While acknowledging the continuous outflows from GBTC, Seyffart anticipates that the selling pressure from GBTC will likely ease in the coming weeks. The significant outflows from Grayscale’s recently converted GBTC fund have been linked to substantial selling by the FTX estate, which reportedly offloaded about two-thirds of its 22.8 million GBTC shares.
The price of Bitcoin has seen a notable decline since the approval of ten spot ETFs on January 10, dropping from $49,100 to as low as $39,500 on January 23. Currently hovering just above $40,000, Bitcoin’s downward movement coincides with a sharp decrease in open interest on Bitcoin futures on the Chicago Mercantile Exchange (CME). This decline suggests waning enthusiasm among institutional investors for leveraged exposure to Bitcoin.
Data from CoinGlass indicates a significant drop in open interest on CME, falling from nearly $6.4 billion on January 12 to $4.4 billion at the time of the report. The evolving market dynamics will be closely monitored for further insights into Bitcoin’s price and institutional sentiment.
FTX Estate Sells Majority of Grayscale Bitcoin Trust Shares After Spot ETF Conversion
According to a January 22 report from Bloomberg, the FTX estate, linked to the failed crypto exchange FTX and hedge fund Alameda Research, has sold over two-thirds of its Grayscale Bitcoin Trust (GBTC) shares. The FTX estate, which initially held 22.28 million GBTC shares, worth $902 million, reportedly sold a significant portion of its holdings in the first three days of spot ETF trading, potentially raising at least $600 million.
Before the conversion of GBTC into a spot exchange-traded fund (ETF) on January 11, the FTX estate held a considerable amount of GBTC shares. The reported sale implies that the estate now holds less than 8 million shares, valued at approximately $281 million.

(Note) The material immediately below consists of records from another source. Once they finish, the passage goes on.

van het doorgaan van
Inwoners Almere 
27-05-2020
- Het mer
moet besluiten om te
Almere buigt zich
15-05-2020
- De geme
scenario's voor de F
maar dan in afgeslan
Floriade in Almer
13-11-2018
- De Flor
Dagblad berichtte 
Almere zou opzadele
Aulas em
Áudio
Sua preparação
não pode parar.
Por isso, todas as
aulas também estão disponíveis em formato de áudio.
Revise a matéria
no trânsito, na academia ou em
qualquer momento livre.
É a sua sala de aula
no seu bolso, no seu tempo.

Alameda Research had previously sued Grayscale in March, alleging excessive fees and claiming that the firm enforced a “self-imposed redemption ban.”
The redemption process for authorized participants opened on January 11 after the United States Securities and Exchange Commission (SEC) approved the conversion of the Grayscale Trust into an ETF. As a result, the discount of GBTC shares versus net asset value narrowed, making the share price align more closely with the value of the underlying Bitcoin. Since January 11, the Grayscale Bitcoin Trust has reportedly sold over $700 million worth of Bitcoin.

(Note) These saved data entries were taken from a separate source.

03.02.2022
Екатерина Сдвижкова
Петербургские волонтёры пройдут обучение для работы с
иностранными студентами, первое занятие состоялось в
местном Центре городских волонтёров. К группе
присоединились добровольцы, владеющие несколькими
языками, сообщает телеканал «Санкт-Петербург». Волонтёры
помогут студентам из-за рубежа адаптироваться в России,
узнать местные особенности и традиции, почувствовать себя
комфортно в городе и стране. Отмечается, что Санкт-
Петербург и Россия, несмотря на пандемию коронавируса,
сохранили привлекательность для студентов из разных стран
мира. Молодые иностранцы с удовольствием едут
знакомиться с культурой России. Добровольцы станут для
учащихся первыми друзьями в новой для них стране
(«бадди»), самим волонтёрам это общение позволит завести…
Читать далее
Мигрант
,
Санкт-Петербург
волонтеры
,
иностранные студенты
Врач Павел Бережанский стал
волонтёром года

Analysts suggest that investors may be leaving the Grayscale Bitcoin Trust due to perceived high fees. Despite the lawsuit against Grayscale being dropped by Alameda on January 22, the dynamics of the evolving market will be closely monitored for further insights into institutional movements and fund flows.
SEC Confirms “SIM Swap” Attack as Cause of Hacked X Account Ahead of Bitcoin ETF Approval
The United States Securities and Exchange Commission (SEC) has acknowledged falling victim to a “SIM swap” attack, leading to the unauthorized X post on January 9 falsely claiming the approval of spot Bitcoin exchange-traded funds (ETFs).
According to an SEC spokesperson on January 22, two days after the incident, it was determined that an unauthorized party gained control of the SEC cell phone number associated with the account through a “SIM swap” attack. Once in control of the phone number, the attacker reset the password for the @SECGov account.
The SEC mentioned that law enforcement is currently investigating how the unauthorized party persuaded the telecom carrier to change the SIM for the account and how they knew which phone number was linked to the SEC’s X account.
Additionally, the SEC revealed that six months before the attack, a staff member removed multifactor authentication as an extra layer of protection due to difficulties accessing the account. This security measure was only reinstated after the January 9 attack.
The SEC emphasized that there is no evidence suggesting the unauthorized party gained access to other SEC systems, data, or social media accounts. The incident occurred just a day before the SEC officially approved multiple spot Bitcoin ETF applications, with most of them commencing trading on January 11.